Task objective: From the listing below, return each line that includes "меня".

Source data:
▼

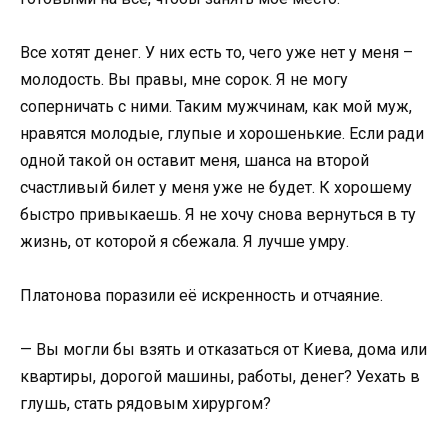
Все хотят денег. У них есть то, чего уже нет у меня –
молодость. Вы правы, мне сорок. Я не могу
соперничать с ними. Таким мужчинам, как мой муж,
нравятся молодые, глупые и хорошенькие. Если ради
одной такой он оставит меня, шанса на второй
счастливый билет у меня уже не будет. К хорошему
быстро привыкаешь. Я не хочу снова вернуться в ту
жизнь, от которой я сбежала. Я лучше умру.
Платонова поразили её искренность и отчаяние.
— Вы могли бы взять и отказаться от Киева, дома или
квартиры, дорогой машины, работы, денег? Уехать в
глушь, стать рядовым хирургом?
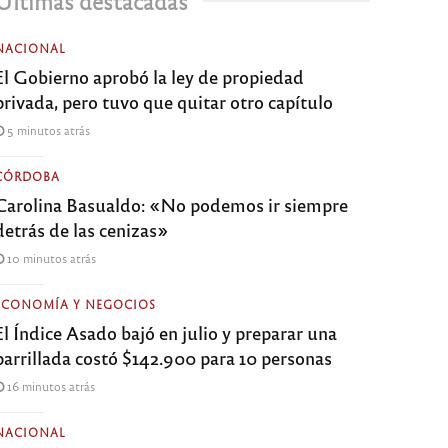
Últimas destacadas
NACIONAL
El Gobierno aprobó la ley de propiedad
privada, pero tuvo que quitar otro capítulo
5 minutos atrás
CÓRDOBA
Carolina Basualdo: «No podemos ir siempre
detrás de las cenizas»
10 minutos atrás
ECONOMÍA Y NEGOCIOS
El Índice Asado bajó en julio y preparar una
parrillada costó $142.900 para 10 personas
16 minutos atrás
NACIONAL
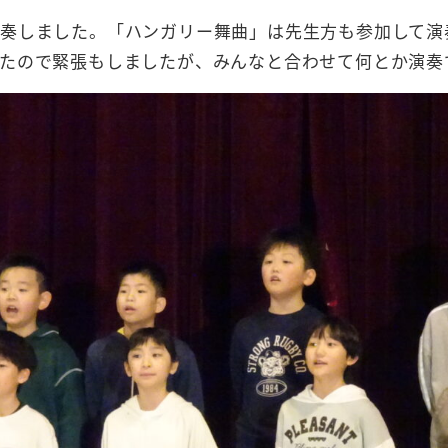
奏しました。「ハンガリー舞曲」は先生方も参加して演
たので緊張もしましたが、みんなと合わせて何とか演奏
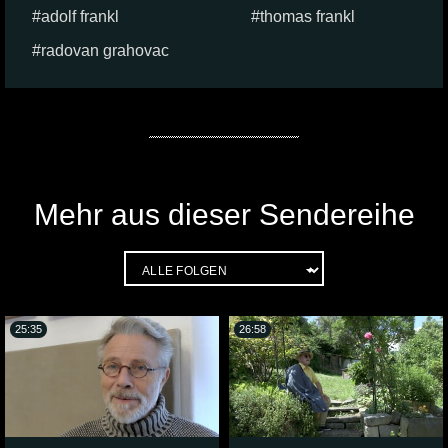
adolf frankl
thomas frankl
radovan grahovac
Mehr aus dieser Sendereihe
25:35
26:58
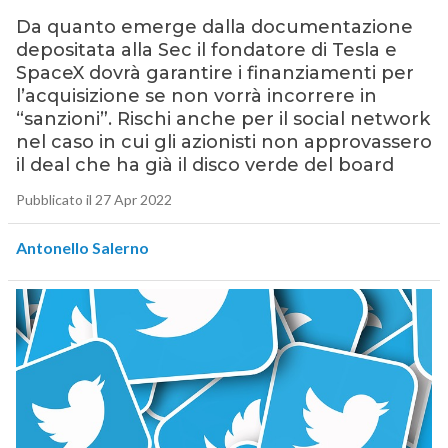
Da quanto emerge dalla documentazione
depositata alla Sec il fondatore di Tesla e
SpaceX dovrà garantire i finanziamenti per
l’acquisizione se non vorrà incorrere in
“sanzioni”. Rischi anche per il social network
nel caso in cui gli azionisti non approvassero
il deal che ha già il disco verde del board
Pubblicato il 27 Apr 2022
Antonello Salerno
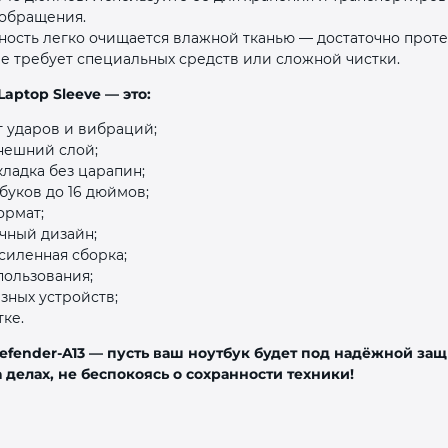
обращения.
ность легко очищается влажной тканью — достаточно проте
Не требует специальных средств или сложной чистки.
Laptop Sleeve — это:
т ударов и вибраций;
нешний слой;
кладка без царапин;
буков до 16 дюймов;
ормат;
чный дизайн;
силенная сборка;
пользования;
зных устройств;
тке.
efender‑A13 — пусть ваш ноутбук будет под надёжной защ
 делах, не беспокоясь о сохранности техники!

▲

Your solution:
Все хотят денег. У них есть то, чего уже нет у меня –
одной такой он оставит меня, шанса на второй
счастливый билет у меня уже не будет. К хорошему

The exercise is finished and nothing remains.